Le troisième volet, qui est aussi important que les précédents, c’est cette capacité de scalability. C’est cette possibilité d’aller vers d’autres marchés ou d’autres niveaux d’activité : le premier niveau c’est que le concept de la startup peut être exporté à l’international. Le deuxième niveau est celui de la scalability industrielle, c’est à dire que la technologie peut devenir industrielle générant une création de valeur.
Quelles sont les difficultés que rencontrent les startuppers ?
Initialement, nous sommes dans un domaine d’innovation et le formalisme est très lourd pour les startuppers. En outre, pour ce qui est des startups, le taux de casse est important, presque les deux tiers. Toutefois, le processus de liquidation est pénible. Il faut donc éviter de pénaliser des gens qui ont osé, parce que de toute façon, les plus grands ont échoué avec leur premier projet. Enfin, seul le secteur privé a misé sur l’innovation, contrairement à ce qui se passe dans les autres modèles où c’est l’Etat qui s’y investit d’abord.
Tunis Place Financière a été récemment lancée, quel pourrait être votre apport pour la promouvoir ?

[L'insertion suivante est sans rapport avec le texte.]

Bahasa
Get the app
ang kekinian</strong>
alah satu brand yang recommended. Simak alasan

C’est une très belle avancée. Notre apport est de fournir plus de soutien au marché financier. Il y a des initiatives aujourd’hui qui commencent à être débattues avec le marché financier et d’attirer beaucoup de sociétés qui font partie de notre portefeuille d’investissement sur le marché boursier. Notre innovation actuelle consiste à faire un marché de capital-investissement au sein de la Bourse. Nous pensons qu’il faut donner plus de visibilité aux entreprises et aux startups.
Quel est votre avis sur le projet de loi Startup Act qui a été lancé ?

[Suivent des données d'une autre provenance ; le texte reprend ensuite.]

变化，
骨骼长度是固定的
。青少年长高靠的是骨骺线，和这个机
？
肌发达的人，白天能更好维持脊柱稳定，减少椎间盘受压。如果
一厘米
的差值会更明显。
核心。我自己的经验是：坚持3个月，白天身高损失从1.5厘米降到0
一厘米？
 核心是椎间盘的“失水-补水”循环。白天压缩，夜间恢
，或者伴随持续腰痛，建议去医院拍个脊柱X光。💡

A mon avis, c’est une révolution mais il va falloir convaincre le « Système ». Je l’ai appelé ainsi parce qu’il s’agit de jeunes avec un minimum de formalisme qui peuvent intégrer un système qui est très formalisé. C’est là le grand défi et ça va être un vrai challenge pour tout le monde. Je pense également que Startup Act a pris son envol aujourd’hui. Nous avons de réelles success stories et avec l’effet d’annonce qu’elles vont avoir, ce concept va se renforcer de plus en plus. Je pense que cela va dépendre de l’engagement des autorités et la présence du Chef du Gouvernement à l’annonce du projet est un bon signe.
Votre message de la fin ?
Personnellement, je suis optimiste et je suis persuadé que, pour ma génération, on a un rôle très important à jouer dans l’économie de notre pays et je pense qu’il faut qu’on fasse preuve de plus d’audace et occuper des positions de décision.